The Fed Tahan Suku Bunga, Harga Emas Berjangka Naik
CHICAGO, iNews.id - Kontrak emas berjangka di divisi COMEX New York Mercantile Exchange naik karena dolar Amerika Serikat (AS) bertahan pada kenaikan moderat setelah pembaruan kebijakan moneter terbaru dari Federal Reserve.
Kontrak emas paling aktif untuk pengiriman Desember naik US6,80, atau 0,54%, ditutup pada USD1.277,30 dolar per ons.

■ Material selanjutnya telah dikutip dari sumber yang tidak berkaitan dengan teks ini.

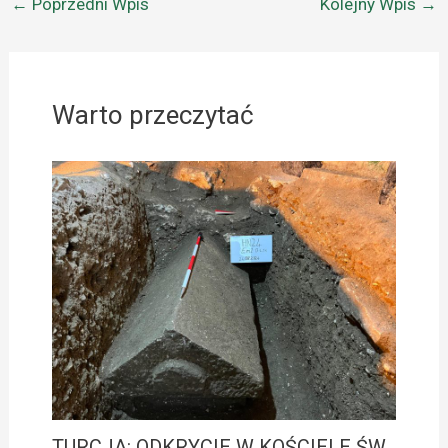
←
Poprzedni Wpis
Kolejny Wpis
→
Warto przeczytać
TURCJA: ODKRYCIE W KOŚCIELE ŚW.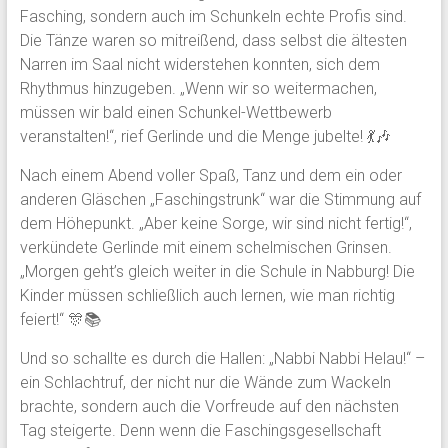
Fasching, sondern auch im Schunkeln echte Profis sind.
Die Tänze waren so mitreißend, dass selbst die ältesten
Narren im Saal nicht widerstehen konnten, sich dem
Rhythmus hinzugeben. „Wenn wir so weitermachen,
müssen wir bald einen Schunkel-Wettbewerb
veranstalten!“, rief Gerlinde und die Menge jubelte! 💃🎶
Nach einem Abend voller Spaß, Tanz und dem ein oder
anderen Gläschen „Faschingstrunk“ war die Stimmung auf
dem Höhepunkt. „Aber keine Sorge, wir sind nicht fertig!“,
verkündete Gerlinde mit einem schelmischen Grinsen.
„Morgen geht’s gleich weiter in die Schule in Nabburg! Die
Kinder müssen schließlich auch lernen, wie man richtig
feiert!“ 🎊📚
Und so schallte es durch die Hallen: „Nabbi Nabbi Helau!“ –
ein Schlachtruf, der nicht nur die Wände zum Wackeln
brachte, sondern auch die Vorfreude auf den nächsten
Tag steigerte. Denn wenn die Faschingsgesellschaft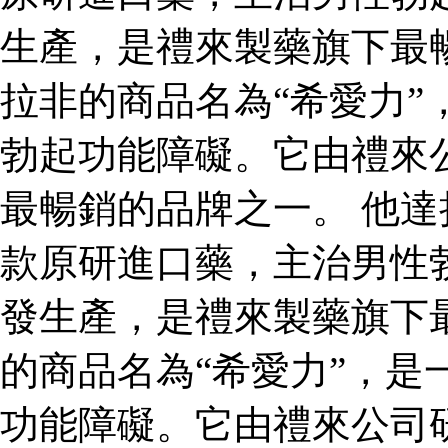
生產，是禮來製藥旗下最
拉非的商品名為“希愛力”
勃起功能障礙。它由禮來
最暢銷的品牌之一。 他達
款原研進口藥，主治男性
發生產，是禮來製藥旗下
的商品名為“希愛力”，是
功能障礙。它由禮來公司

Seperti mengutip Xinhua, Kamis (2/11/2017) dalam sebuah pernyataan yang dikeluarkan setelah perdagangan berjangka emas berakhir, Bank Sentral mengatakan bahwa suku bunga tetap tidak berubah dalam kisaran 1% hingga 1,25%, seperti yang diharapkan.
Suku bunga yang lebih tinggi meningkatkan biaya penyimpanan komoditas dan kurang menarik bagi investor yang mencari keuntungan lebih baik dari aset. Tingkat suku bunga yang lebih tinggi juga dapat meningkatkan nilai dolar AS, yang biasanya bergerak berlawanan arah dengan harga emas.
Emas membukukan kenaikan untuk sesi ini meskipun dolar AS menguat. Selain itu sebagian pasar ekuitas global diperdagangkan lebih tinggi. Indeks dolar AS naik 0,23% menjadi 94,77 pada 18.30 GMT.
Sedangkan untuk logam mulia lainnya, perak untuk pengiriman Desember bertambah USD48,3 sen atau 2,89%, ditutup pada USD17,176 per ons. Platinum untuk Januari naik USD17,1 atau 1,86% menetap di USD936,70 per ons.